Like so many of the rest of us since 2020, she has been placed in a pressure cooker situation she never expected. She, and almost her entire coterie in the Media Party, as Cam Slater calls them, have been found especially wanting, taking the money and hiding from some terrible truths. 

It was refreshing to hear recovering mainstream broadcaster Sean Plunkett dropping some truth bombs about Fire and Fury, though his inner shock-jock emerged and he bandied around a few derogatory diminishments himself. Unfounded we thought, but he rightly decried the filmmakers’ use of taxpayer money on propaganda, and their reluctance to come and argue their case with him. He can ask hard questions, but he listens to the answers. That’s his job, and Stuff’s too, surely. 

It was notable that neither NZDSOS nor the Health Forum NZ was criticised or attacked in the doco, despite our ubiquitous presence at the camp, and our many supporters.

Why were we left alone? Is it because we have significant science backing our objections to the government, especially round the loss of life?

We suppose death is especially binary. Nor did the Stuff team profile any of the numerous vaccinated people there, who were either injured or turned up to protest the apartheid society that so disgusted us all.

It’s a shame they couldn’t talk to the protest mum who received news of her 19-year-old son’s death from a post-vaccine seizure. Not carefully enough investigated for signs of vaccine contribution, surely his story, and hundreds of others, could be of interest to genuine journalists?

Gutter Journalism in a Designer Dress

Many more positive and accurate words – and more truthful mini docos – have been written and filmed celebrating the spirit and promise of the camp, than this desperate attempt to fling around the N-word and brand us all racists, extremists and misogynist far-righters. Honestly, what a load of total crap. Did they not see how many Maori people were there, exercising their ancestral rights?

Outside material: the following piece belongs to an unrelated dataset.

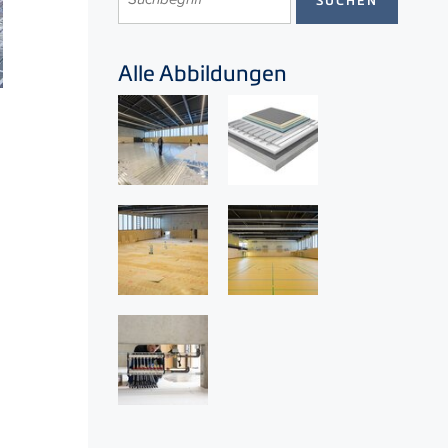
Alle Abbildungen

We’ve mentioned Der Sturmer before, but really all journalists should know the history of their profession, understand the power they have, and get out of reporting if they can’t handle it properly. 

Many of us dissenters are where we are because we don’t need to sit in the middle of the herd – in fact, some are frankly uncomfortable doing so – and so can end up choosing to live more on the outskirts of society; maybe as so-called alternative lifestylers, who look, sound and, frankly, think differently from the rest of us. But not all wear their studied independence as a badge of honour, and we still retain a huge amount in common with those lucky enough to exist comfortably sharing a more uniform experience of life. 

We are among you, and you have never needed us more.